§ RECORD EXTRACTS

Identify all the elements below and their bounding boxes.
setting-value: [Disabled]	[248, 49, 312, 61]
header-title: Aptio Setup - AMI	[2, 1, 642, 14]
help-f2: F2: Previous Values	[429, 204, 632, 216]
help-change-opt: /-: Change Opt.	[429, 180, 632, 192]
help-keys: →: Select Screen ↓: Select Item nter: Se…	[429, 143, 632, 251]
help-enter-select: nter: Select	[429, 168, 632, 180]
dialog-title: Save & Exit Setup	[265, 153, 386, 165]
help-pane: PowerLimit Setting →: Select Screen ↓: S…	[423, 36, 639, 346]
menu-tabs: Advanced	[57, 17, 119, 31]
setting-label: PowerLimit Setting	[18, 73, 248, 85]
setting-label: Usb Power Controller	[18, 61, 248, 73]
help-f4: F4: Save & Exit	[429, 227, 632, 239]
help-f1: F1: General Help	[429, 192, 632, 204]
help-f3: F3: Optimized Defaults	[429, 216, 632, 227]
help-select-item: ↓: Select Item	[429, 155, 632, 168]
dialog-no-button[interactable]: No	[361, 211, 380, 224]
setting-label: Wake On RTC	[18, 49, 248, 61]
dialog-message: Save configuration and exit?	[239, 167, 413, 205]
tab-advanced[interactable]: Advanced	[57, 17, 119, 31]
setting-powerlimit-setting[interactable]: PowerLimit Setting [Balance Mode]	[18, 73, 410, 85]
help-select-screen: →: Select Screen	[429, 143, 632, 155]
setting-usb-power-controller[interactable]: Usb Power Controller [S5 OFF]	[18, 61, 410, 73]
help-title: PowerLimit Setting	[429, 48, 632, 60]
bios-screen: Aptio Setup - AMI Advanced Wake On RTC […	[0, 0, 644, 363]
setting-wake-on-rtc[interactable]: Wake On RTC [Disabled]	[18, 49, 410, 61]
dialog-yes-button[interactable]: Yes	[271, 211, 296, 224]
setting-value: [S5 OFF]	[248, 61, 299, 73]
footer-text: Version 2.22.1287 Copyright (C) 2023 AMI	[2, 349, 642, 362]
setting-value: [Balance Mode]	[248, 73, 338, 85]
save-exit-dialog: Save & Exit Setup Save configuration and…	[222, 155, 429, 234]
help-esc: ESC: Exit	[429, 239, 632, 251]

§ TO DO
Whenever "button" occurs in a line above, copy that line.

§ SOLUTION FOR THIS TASK
dialog-no-button[interactable]: No	[361, 211, 380, 224]
dialog-yes-button[interactable]: Yes	[271, 211, 296, 224]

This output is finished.